Task statement –
The answer should be an exact repeat of the stretch of material below from the line containing "Reino y Jaime Moner" through the line containing "con agua del riacho El Porteño. Tiene una".
*** Begin section ***
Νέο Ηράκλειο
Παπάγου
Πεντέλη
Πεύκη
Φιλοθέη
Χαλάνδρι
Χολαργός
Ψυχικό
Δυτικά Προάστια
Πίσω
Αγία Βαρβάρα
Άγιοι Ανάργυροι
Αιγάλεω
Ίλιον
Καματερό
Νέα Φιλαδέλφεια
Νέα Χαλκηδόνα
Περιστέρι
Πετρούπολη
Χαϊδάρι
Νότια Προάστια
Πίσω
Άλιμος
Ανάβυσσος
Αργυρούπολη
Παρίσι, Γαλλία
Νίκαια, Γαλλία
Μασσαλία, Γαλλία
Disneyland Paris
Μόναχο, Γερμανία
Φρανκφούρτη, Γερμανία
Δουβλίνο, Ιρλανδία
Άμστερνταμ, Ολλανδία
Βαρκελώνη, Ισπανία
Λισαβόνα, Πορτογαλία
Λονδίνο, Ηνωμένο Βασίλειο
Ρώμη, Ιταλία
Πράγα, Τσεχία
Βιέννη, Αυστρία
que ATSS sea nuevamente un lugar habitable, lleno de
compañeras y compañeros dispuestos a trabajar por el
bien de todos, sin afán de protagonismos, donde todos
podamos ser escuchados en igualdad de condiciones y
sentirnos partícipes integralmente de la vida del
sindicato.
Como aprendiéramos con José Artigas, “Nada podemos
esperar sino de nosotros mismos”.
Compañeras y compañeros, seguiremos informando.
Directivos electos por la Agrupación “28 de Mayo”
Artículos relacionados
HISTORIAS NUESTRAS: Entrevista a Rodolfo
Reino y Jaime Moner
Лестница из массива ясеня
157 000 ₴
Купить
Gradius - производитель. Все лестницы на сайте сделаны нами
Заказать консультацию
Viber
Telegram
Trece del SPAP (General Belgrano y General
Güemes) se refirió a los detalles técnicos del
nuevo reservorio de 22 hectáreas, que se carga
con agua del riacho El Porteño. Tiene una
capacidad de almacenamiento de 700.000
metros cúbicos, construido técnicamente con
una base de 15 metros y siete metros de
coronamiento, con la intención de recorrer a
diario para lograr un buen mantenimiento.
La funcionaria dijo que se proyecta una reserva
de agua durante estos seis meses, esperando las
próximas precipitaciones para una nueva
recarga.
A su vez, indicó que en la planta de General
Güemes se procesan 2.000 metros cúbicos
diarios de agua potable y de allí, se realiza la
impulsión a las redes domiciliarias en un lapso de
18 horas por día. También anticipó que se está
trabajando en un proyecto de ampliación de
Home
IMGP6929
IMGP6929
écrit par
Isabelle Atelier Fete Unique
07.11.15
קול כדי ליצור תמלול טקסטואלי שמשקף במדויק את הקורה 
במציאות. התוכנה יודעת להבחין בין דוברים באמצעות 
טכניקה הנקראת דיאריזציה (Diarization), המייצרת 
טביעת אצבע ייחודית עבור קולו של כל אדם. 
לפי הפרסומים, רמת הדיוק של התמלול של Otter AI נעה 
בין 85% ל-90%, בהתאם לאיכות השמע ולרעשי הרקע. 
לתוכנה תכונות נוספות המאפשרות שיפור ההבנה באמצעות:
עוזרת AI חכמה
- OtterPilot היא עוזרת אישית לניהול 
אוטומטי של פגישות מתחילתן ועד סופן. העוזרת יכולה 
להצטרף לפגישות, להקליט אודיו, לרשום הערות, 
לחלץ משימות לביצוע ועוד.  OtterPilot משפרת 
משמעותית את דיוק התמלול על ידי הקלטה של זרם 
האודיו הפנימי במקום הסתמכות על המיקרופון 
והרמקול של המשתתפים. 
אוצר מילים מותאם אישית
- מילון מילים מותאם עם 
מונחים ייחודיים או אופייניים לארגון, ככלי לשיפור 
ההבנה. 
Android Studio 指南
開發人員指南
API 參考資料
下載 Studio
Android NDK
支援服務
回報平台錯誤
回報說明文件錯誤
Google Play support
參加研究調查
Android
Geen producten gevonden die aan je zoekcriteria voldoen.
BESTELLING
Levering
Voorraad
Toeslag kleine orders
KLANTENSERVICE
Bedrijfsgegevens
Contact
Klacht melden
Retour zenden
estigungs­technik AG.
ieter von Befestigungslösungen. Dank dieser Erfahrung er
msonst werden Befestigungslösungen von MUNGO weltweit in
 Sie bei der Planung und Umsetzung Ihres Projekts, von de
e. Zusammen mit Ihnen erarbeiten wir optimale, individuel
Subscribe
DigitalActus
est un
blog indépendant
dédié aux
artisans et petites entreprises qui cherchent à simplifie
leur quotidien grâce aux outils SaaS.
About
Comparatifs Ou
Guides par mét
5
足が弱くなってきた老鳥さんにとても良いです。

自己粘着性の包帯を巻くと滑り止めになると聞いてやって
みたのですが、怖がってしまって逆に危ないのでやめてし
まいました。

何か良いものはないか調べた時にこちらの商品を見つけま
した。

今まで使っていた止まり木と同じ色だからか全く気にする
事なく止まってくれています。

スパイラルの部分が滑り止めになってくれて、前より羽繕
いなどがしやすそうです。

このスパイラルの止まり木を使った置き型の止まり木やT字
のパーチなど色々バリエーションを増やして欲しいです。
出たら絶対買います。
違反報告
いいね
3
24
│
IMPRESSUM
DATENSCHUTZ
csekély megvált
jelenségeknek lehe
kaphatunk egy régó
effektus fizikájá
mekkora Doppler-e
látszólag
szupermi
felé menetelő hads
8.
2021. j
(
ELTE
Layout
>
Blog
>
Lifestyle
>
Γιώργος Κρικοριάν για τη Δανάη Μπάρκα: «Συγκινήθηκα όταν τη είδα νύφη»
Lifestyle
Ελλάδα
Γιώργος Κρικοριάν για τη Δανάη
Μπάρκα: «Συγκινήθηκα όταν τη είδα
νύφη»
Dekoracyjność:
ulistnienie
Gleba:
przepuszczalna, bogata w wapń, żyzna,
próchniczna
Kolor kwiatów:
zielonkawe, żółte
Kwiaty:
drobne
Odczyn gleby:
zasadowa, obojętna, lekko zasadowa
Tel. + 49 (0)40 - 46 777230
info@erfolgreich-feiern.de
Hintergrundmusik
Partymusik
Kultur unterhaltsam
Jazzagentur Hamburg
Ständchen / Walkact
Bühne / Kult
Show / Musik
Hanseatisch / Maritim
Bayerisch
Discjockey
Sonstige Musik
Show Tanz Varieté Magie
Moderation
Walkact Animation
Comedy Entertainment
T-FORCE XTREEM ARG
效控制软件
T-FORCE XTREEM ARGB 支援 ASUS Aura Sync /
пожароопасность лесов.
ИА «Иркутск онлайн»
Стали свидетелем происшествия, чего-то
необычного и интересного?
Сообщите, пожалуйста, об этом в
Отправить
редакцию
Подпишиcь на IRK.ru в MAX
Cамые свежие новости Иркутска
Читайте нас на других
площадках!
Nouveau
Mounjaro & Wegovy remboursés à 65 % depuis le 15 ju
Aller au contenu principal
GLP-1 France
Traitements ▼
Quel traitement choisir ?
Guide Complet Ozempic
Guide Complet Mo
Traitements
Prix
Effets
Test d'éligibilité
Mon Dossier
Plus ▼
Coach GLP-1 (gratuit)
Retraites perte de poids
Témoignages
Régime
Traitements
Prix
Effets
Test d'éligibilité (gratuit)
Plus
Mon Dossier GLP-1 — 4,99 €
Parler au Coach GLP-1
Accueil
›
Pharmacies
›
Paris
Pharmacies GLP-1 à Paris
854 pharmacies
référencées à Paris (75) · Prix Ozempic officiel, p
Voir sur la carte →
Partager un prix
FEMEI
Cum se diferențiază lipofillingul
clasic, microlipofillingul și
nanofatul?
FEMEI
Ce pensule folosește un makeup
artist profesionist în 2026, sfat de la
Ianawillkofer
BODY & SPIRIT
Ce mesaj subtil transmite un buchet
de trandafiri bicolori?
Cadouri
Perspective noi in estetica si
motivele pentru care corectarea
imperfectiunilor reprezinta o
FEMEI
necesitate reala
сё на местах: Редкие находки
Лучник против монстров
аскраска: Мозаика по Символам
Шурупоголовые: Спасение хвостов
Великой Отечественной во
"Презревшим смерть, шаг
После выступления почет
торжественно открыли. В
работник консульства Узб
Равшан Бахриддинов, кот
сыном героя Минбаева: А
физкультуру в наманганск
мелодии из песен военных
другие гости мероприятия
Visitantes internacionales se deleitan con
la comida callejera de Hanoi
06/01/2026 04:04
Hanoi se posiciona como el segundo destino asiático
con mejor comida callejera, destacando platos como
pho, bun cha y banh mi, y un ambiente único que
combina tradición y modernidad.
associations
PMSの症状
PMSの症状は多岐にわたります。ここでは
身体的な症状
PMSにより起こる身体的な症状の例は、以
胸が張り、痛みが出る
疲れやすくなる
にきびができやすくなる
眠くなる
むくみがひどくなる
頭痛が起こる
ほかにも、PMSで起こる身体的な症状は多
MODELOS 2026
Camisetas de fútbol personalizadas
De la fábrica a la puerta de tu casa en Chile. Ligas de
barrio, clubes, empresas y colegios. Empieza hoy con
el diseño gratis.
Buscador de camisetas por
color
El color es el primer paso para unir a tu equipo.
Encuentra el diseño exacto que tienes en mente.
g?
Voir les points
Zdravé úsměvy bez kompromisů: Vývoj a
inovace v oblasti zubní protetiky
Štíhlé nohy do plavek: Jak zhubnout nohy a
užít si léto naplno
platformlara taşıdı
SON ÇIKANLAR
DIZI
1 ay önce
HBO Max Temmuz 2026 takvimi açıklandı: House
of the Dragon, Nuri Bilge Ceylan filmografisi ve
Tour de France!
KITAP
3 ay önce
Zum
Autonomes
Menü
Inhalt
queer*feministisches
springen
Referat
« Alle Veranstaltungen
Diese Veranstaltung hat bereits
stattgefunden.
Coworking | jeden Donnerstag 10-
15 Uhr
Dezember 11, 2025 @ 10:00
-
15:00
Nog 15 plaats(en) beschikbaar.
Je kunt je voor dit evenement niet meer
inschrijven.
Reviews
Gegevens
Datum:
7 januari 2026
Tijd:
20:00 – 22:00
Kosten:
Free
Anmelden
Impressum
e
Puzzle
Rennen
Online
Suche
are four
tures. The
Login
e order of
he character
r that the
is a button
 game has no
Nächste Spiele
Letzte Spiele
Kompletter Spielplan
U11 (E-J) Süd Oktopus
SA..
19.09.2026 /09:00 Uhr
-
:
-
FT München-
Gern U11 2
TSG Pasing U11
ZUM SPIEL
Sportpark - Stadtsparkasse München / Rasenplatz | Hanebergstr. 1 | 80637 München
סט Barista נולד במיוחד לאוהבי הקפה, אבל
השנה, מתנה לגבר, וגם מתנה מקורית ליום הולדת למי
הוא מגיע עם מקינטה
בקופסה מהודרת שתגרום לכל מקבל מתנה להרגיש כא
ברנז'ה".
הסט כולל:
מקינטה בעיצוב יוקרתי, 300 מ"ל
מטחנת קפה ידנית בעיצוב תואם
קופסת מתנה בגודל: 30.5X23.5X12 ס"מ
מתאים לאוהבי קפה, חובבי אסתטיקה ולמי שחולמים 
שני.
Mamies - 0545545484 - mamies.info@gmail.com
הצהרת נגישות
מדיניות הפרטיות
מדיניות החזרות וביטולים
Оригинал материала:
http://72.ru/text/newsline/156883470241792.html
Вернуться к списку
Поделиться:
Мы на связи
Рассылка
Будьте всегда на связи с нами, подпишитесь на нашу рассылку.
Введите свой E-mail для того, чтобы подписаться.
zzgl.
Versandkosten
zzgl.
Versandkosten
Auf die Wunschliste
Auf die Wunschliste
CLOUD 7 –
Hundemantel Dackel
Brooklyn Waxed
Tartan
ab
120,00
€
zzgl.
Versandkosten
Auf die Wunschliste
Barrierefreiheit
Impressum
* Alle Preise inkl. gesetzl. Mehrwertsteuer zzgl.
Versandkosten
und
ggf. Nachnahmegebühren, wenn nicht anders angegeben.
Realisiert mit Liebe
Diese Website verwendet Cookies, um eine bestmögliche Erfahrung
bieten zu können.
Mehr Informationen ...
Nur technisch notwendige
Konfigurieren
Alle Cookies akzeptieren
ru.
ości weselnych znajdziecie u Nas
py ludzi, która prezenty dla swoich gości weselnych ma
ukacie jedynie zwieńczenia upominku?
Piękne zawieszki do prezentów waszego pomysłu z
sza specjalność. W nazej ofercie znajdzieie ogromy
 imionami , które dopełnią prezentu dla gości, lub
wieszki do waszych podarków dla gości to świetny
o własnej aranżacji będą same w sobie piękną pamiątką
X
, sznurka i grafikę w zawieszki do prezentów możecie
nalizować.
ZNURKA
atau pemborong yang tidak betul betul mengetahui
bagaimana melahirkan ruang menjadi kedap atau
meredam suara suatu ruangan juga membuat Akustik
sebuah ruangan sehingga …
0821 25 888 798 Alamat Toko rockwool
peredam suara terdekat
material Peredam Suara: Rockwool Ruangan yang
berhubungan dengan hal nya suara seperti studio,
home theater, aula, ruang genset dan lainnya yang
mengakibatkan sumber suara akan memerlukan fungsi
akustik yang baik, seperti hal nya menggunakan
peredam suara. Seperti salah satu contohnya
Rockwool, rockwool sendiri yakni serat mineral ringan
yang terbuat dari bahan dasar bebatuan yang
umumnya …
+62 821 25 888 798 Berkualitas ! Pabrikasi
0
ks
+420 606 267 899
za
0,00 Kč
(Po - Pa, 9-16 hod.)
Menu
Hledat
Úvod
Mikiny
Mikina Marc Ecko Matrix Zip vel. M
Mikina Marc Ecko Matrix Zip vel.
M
*** End section ***
Finished exercise –
Reino y Jaime Moner
Лестница из массива ясеня
157 000 ₴
Купить
Gradius - производитель. Все лестницы на сайте сделаны нами
Заказать консультацию
Viber
Telegram
Trece del SPAP (General Belgrano y General
Güemes) se refirió a los detalles técnicos del
nuevo reservorio de 22 hectáreas, que se carga
con agua del riacho El Porteño. Tiene una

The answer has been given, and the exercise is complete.